🤖 AI Summary
This work addresses the challenge in bioinformatics of efficiently implementing dynamic programming algorithms, where performance and development productivity are often compromised by the tight coupling between computation order and pruning strategies. The authors propose FILTR, a domain-specific language and accompanying compilation framework that, for the first time, treats pruning as an approximate computation mechanism decoupled from scheduling logic.

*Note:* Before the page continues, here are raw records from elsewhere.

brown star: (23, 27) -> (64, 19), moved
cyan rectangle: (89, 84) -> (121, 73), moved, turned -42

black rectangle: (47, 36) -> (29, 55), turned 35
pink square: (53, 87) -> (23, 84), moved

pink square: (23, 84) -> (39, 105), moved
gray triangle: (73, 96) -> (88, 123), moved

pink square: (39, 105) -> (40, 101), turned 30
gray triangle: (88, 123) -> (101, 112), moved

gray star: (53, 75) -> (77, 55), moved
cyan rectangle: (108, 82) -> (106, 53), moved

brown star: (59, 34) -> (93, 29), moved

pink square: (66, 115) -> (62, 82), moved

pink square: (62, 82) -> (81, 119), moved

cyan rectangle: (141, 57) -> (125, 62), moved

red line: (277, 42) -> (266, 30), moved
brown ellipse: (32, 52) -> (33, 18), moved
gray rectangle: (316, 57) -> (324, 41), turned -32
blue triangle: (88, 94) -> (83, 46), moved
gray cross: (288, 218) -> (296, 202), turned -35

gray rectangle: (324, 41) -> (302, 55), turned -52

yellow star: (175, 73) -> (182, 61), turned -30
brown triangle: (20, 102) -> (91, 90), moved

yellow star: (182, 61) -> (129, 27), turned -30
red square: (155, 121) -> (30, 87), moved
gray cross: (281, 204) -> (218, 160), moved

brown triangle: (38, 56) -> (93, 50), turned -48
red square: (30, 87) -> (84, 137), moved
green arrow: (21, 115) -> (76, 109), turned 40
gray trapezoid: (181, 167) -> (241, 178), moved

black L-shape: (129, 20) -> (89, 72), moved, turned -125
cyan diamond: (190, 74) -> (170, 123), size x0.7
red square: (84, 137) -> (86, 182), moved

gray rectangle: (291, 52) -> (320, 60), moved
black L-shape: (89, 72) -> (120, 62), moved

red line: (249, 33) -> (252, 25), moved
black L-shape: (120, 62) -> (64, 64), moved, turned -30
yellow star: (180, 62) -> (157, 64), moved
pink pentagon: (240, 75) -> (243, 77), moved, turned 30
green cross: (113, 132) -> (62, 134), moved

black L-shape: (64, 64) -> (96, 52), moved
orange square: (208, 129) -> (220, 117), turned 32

This separation enables independent specification of recurrence rules, pruning policies, and execution schedules. The framework automatically generates high-performance C++ code that matches or exceeds the speed of hand-optimized libraries across multiple sequence alignment benchmarks, achieving speedups ranging from 0.95× to 30×. This advancement significantly accelerates the exploration and deployment of novel heuristic methods in dynamic programming–based bioinformatics applications.
📝 Abstract
Many bioinformatics algorithms, such as sequence alignment and structure prediction, can be expressed as recurrence equations over a dynamic programming matrix. Efficient implementations of these algorithms for large-scale biological data often require changing the order in which matrix cells are calculated and pruning ineffectual regions of the matrix from consideration altogether, but these techniques typically complicate implementation. We introduce FILTR, a domain-specific language (DSL) and compiler framework for bioinformatics recurrences. FILTR keeps the core recurrence rules separate from the pruning and scheduling strategies, where pruning acts as an approximation to limit where in the DP matrix cells are computed, and scheduling determines the iteration order for how cells are explored. FILTR compiles these high-level descriptions into optimized C++ code that matches the performance of hand-tuned implementations while enabling rapid exploration of new heuristics. FILTR is competitive with hand-optimized sequence-alignment libraries, ranging from 0.95x to 30x faster across biological benchmarks.